Significant Ground Disturbance (SGD) is a concept that is embedded in the AHR 2007 which exempts a proponent from having to undertake a mandatory Cultural Heritage Management Plan (CHMP). The principles of SGD are relatively straightforward and closely linked to the two-part trigger mechanism of the CHMP. For a mandatory CHMP to be triggered, an activity must be a listed high impact activity and must also be located within an area of cultural heritage sensitivity. Importantly, however, if an area of sensitivity can be shown to have been subject to previous SGD, it is no longer considered to be an area of sensitivity; thereby removing one part of a trigger for a CHMP.
The definition of SGD is theoretically uncomplicated, being the disturbance of the topsoil or top rock layer by machinery. The definition does not include ploughing, but does admit deep ripping to a depth of 60cm. In practice though, the demonstration of such disturbance is extremely difficult, resulting in a number of VCAT decisions that have forced proponents into CHMPs because SGD could not be effectively proven over the entire area of cultural heritage sensitivity in accordance with the precise definition under the Regulations (see the Stanley Pastoral Pty Ltd v Indigo SC 2015 Decision for a recent example).
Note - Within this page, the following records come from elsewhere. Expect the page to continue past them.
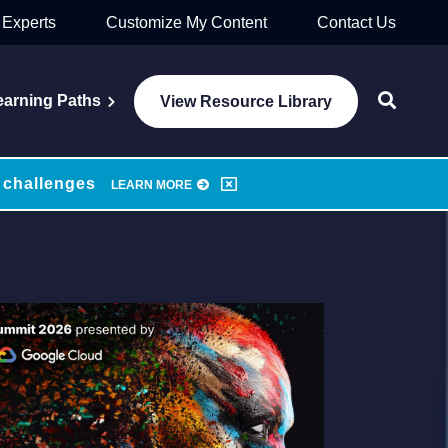
 Experts
Customize My Content
Contact Us
earning Paths
View Resource Library
 challenges
LEARN MORE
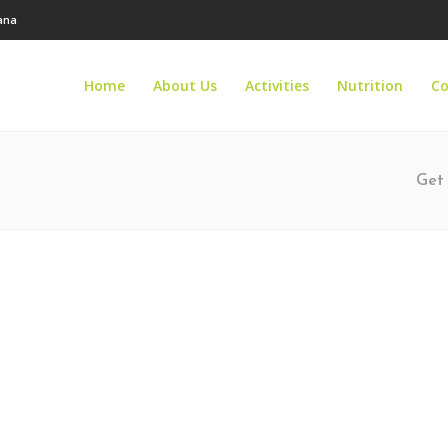
tana
Home
About Us
Activities
Nutrition
Co
Get 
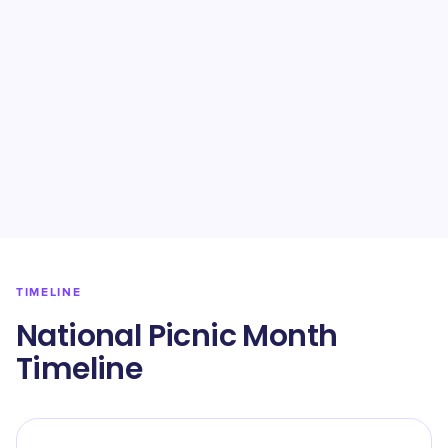
TIMELINE
National Picnic Month
Timeline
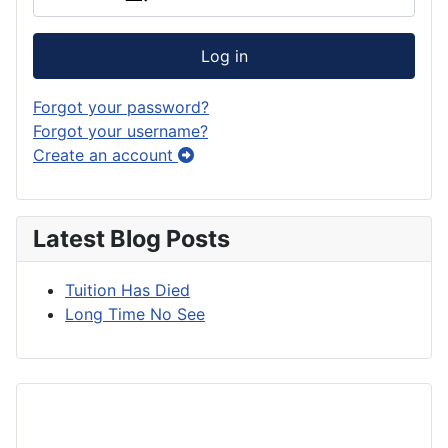
Log in
Forgot your password?
Forgot your username?
Create an account
Latest Blog Posts
Tuition Has Died
Long Time No See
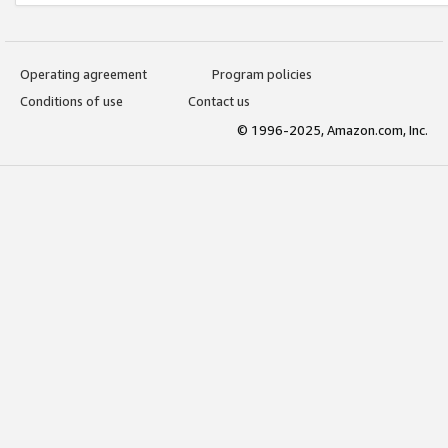
Operating agreement
Program policies
Conditions of use
Contact us
© 1996-2025, Amazon.com, Inc.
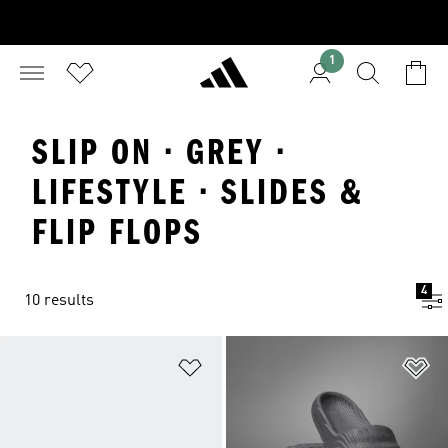
1
SLIP ON · GREY ·
LIFESTYLE · SLIDES &
FLIP FLOPS
4
10 results
Add to Wishlist
Ad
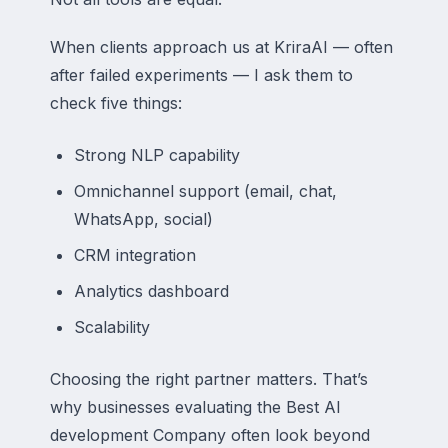
When clients approach us at KriraAI — often
after failed experiments — I ask them to
check five things:
Strong NLP capability
Omnichannel support (email, chat,
WhatsApp, social)
CRM integration
Analytics dashboard
Scalability
Choosing the right partner matters. That’s
why businesses evaluating the Best AI
development Company often look beyond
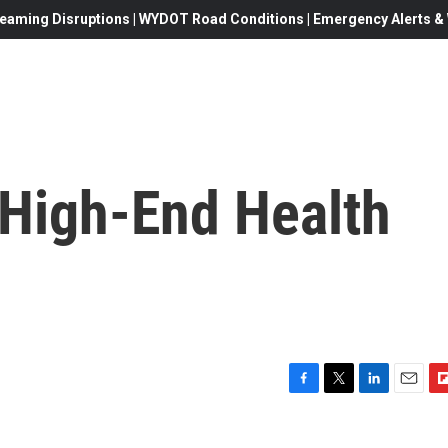
eaming Disruptions | WYDOT Road Conditions | Emergency Alerts & W
 High-End Health
F
T
L
E
F
a
w
i
m
l
c
i
n
a
i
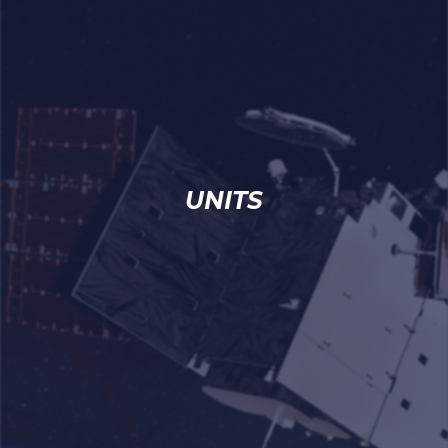
UNITS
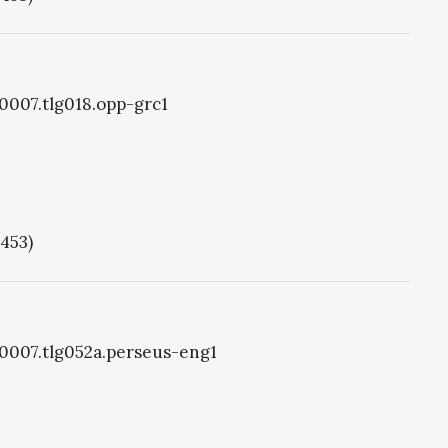
g0007.tlg018.opp-grc1
1453)
g0007.tlg052a.perseus-eng1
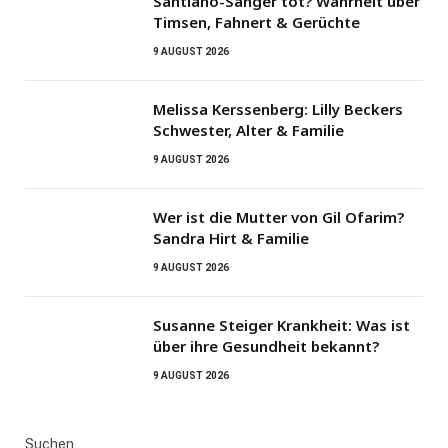
Santiano-Sänger tot? Wahrheit über
Timsen, Fahnert & Gerüchte
9 AUGUST 2026
Melissa Kerssenberg: Lilly Beckers
Schwester, Alter & Familie
9 AUGUST 2026
Wer ist die Mutter von Gil Ofarim?
Sandra Hirt & Familie
9 AUGUST 2026
Susanne Steiger Krankheit: Was ist
über ihre Gesundheit bekannt?
9 AUGUST 2026
Suchen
In 2009, two ground-breaking VCAT decisions (Mainstay Australia Pty Ltd. v Mornington Peninsula SC & Ors, and Azzure Investment Group Pty Ltd v Mornington Peninsula SC) provided some much-needed clarification over the type of evidence that will satisfy VCAT in deliberations over SGD. In the Mainstay decision VCAT concluded that there were four types of evidence that could be provided to demonstrate SGD. These are common knowledge, publicly available records, further information from the applicant, and expert opinion. The Azzure decision, delivered later in the same year, conceded that in the absence of a "smoking gun" contextual and comparative information could be used to argue for SGD. Examples of the latter may include but not be limited to urban context, topography, land use, services, configuration, and remnant native vegetation.
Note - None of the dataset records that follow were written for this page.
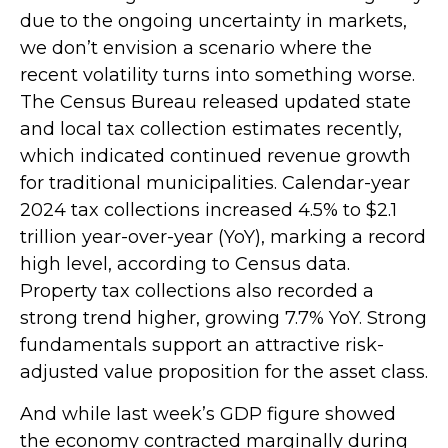
due to the ongoing uncertainty in markets,
we don’t envision a scenario where the
recent volatility turns into something worse.
The Census Bureau released updated state
and local tax collection estimates recently,
which indicated continued revenue growth
for traditional municipalities. Calendar-year
2024 tax collections increased 4.5% to $2.1
trillion year-over-year (YoY), marking a record
high level, according to Census data.
Property tax collections also recorded a
strong trend higher, growing 7.7% YoY. Strong
fundamentals support an attractive risk-
adjusted value proposition for the asset class.
And while last week’s GDP figure showed
the economy contracted marginally during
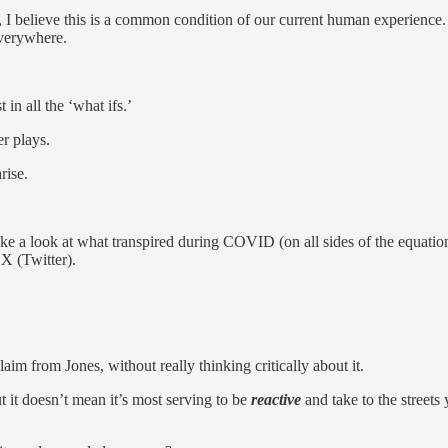
I believe this is a common condition of our current human experience
 everywhere.
in all the ‘what ifs.’
r plays.
rise.
ke a look at what transpired during COVID (on all sides of the equation)
 X (Twitter).
aim from Jones, without really thinking critically about it.
ut it doesn’t mean it’s most serving to be
reactive
and take to the streets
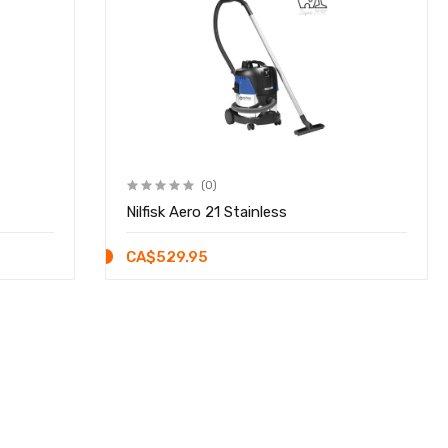
(0)
Nilfisk Aero 21 Stainless
CA$529.95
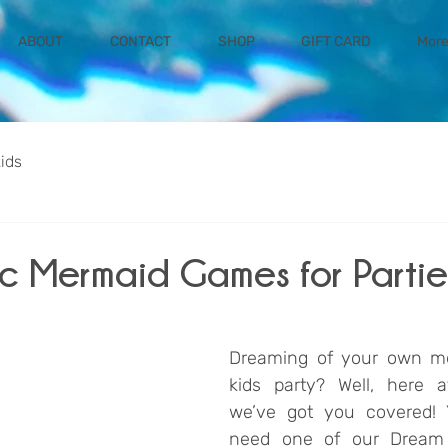
ABOUT
CONTACT
SHOP
GIFT CARD
Mor
kids
ic Mermaid Games for Partie
Dreaming of your own m
kids party? Well, here a
we’ve got you covered! You
need one of our Dream 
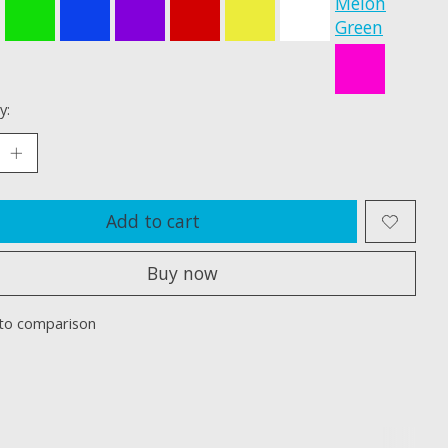
Melon
Green
y:
Add to cart
Buy now
to comparison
The Mainstay and Azzure decisions were important to heritage advisors and decision makers alike in that they provided a baseline of evidentiary standards, from which to argue SGD. On the other hand, they created a raft of heritage assessments which sought to demonstrate SGD by any means possible, irrespective of its potential damage to Aboriginal heritage, or the risk to a client's project timelines in the event that VCAT failed to accept the heritage assessment's findings.
Heritage assessments arguing for SGD have generally met with three fates:
Less frequently, the heritage assessments arguing for SGD have been refused by the decision maker for lack of appropriate evidence, or have been accepted by VCAT because there was sufficient evidence to argue for SGD. An example of the latter scenario is the Big Hill Vineyard Pty Ltd v Greater Bendigo CC decision which demonstrated to VCAT that the entire area of sensitivity (but not the entire property) had been subject to previous SGD.
The scenarios described above suggest that demonstrating SGD is fraught with difficulties whenever a decision maker adopts a conservative view of the evidentiary standards. A cursory review of LGA's and their attitudes to heritage assessments arguing for SGD presents a picture of highly diverse approaches. It is well known that some LGAs, have been reasonably conservative in their acceptance of such assessments. On the other hand, we are aware of at least one LGA without a single CHMP, which provides some indication of its attitudes to this matter.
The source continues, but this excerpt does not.